Ed è proprio su questi due dossier si è soffermato il generale Luciano Portolano. Il Capo di Stato Maggiore della Difesa è intervenuto mercoledì 17 giugno in audizione davanti alle commissioni difesa e esteri riunite di Camera e Senato sul decreto missioni.
Kosovo, Portolano: c’è rischio rapido deterioramento sicurezza
Portolano ha commentato la possibile riduzione e rimodulazione della struttura della missione KFOR in Kosovo, «nella quale siamo inseriti attivamente dal 1999. Lo ricordo personalmente, in quanto sono stato il primo comandante che è entrato in Kosovo in quel periodo». «Ritengo – ha affermato il generale – che una valutazione sulla riduzione delle forze bisogna farla, ma in maniera veramente prudente e accurata per evitare di correre il rischio di esporre il teatro ad un rapido deterioramento delle condizioni di sicurezza a causa delle mai sopite tensioni fra Pristina e Belgrado».

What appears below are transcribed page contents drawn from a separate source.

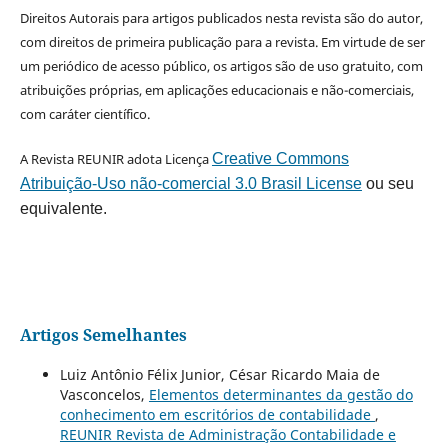
Direitos Autorais para artigos publicados nesta revista são do autor,
com direitos de primeira publicação para a revista. Em virtude de ser
um periódico de acesso público, os artigos são de uso gratuito, com
atribuições próprias, em aplicações educacionais e não-comerciais,
com caráter científico.
A Revista REUNIR adota Licença
Creative Commons
Atribuição-Uso não-comercial 3.0 Brasil License
ou seu
equivalente.
Artigos Semelhantes
Luiz Antônio Félix Junior, César Ricardo Maia de
Vasconcelos,
Elementos determinantes da gestão do
conhecimento em escritórios de contabilidade
,
REUNIR Revista de Administração Contabilidade e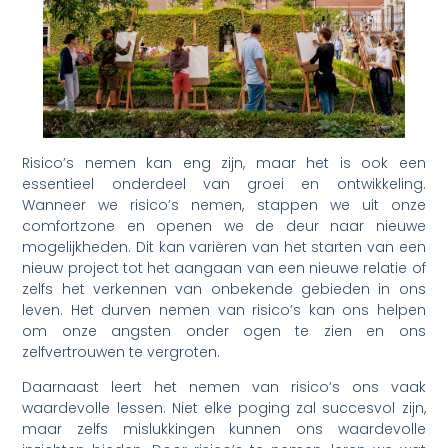
Risico’s nemen kan eng zijn, maar het is ook een
essentieel onderdeel van groei en ontwikkeling.
Wanneer we risico’s nemen, stappen we uit onze
comfortzone en openen we de deur naar nieuwe
mogelijkheden. Dit kan variëren van het starten van een
nieuw project tot het aangaan van een nieuwe relatie of
zelfs het verkennen van onbekende gebieden in ons
leven. Het durven nemen van risico’s kan ons helpen
om onze angsten onder ogen te zien en ons
zelfvertrouwen te vergroten.
Daarnaast leert het nemen van risico’s ons vaak
waardevolle lessen. Niet elke poging zal succesvol zijn,
maar zelfs mislukkingen kunnen ons waardevolle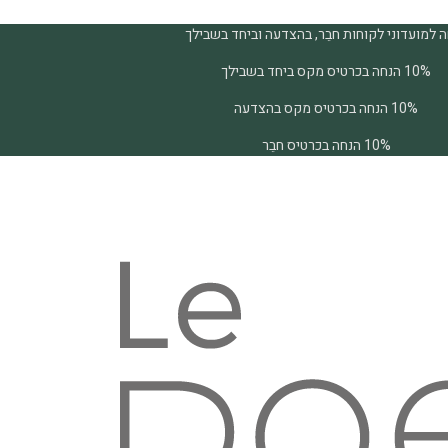
 למועדוני לקוחות חבֵר, בהצדעה וביחד בשבילך
10% הנחה בכרטיס מקס ביחד בשבילך
10% הנחה בכרטיס מקס בהצדעה
10% הנחה בכרטיס חבֵר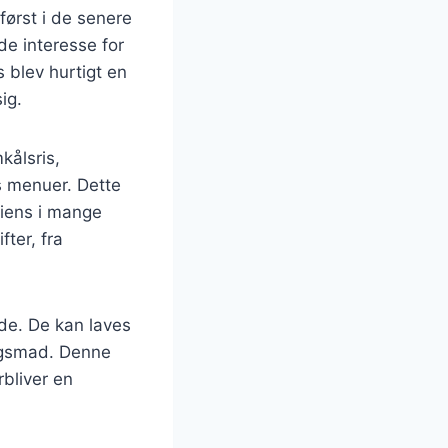
først i de senere
de interesse for
s blev hurtigt en
ig.
kålsris,
s menuer. Dette
diens i mange
ter, fra
ede. De kan laves
dagsmad. Denne
bliver en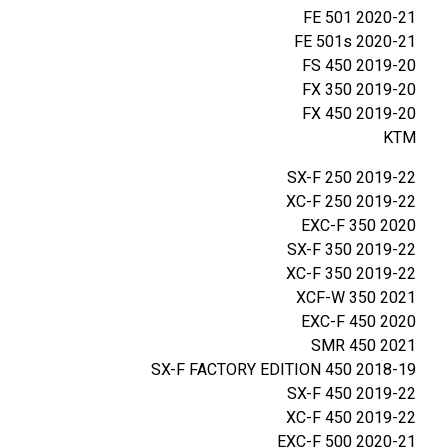
T
2020-21 FE 501
1
2020-21 FE 501s
9
2019-20 FS 450
-
2019-20 FX 350
2
2019-20 FX 450
2
KTM
2019-22 250 SX-F
2019-22 250 XC-F
2020 350 EXC-F
2019-22 350 SX-F
2019-22 350 XC-F
2021 350 XCF-W
2020 450 EXC-F
2021 450 SMR
2018-19 450 SX-F FACTORY EDITION
2019-22 450 SX-F
2019-22 450 XC-F
2020-21 500 EXC-F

«Tra l’altro – ha proseguito – una eventuale riduzione senza un oculato “strategic assessment” che guardi anche agli aspetti politici potrebbe anche dare spazio a ulteriori capacità di influenza di stakeholders esterni e faccio riferimento alla Russia. Quindi nella lettera che ho inviato al comandante supremo della Nato, generale Grynkewich, sentito anche il ministro Crosetto, ho cercato di evidenziare quali sono gli aspetti principali che bisognerebbe tener conto prima di avviare un’implementazione di una cosiddetta riduzione di quello che è il contingente presente nei Balcani», ha spiegato il Capo di Stato Maggiore della Difesa.
Libano: «Serve componente operativa in supporto forze armate libanesi»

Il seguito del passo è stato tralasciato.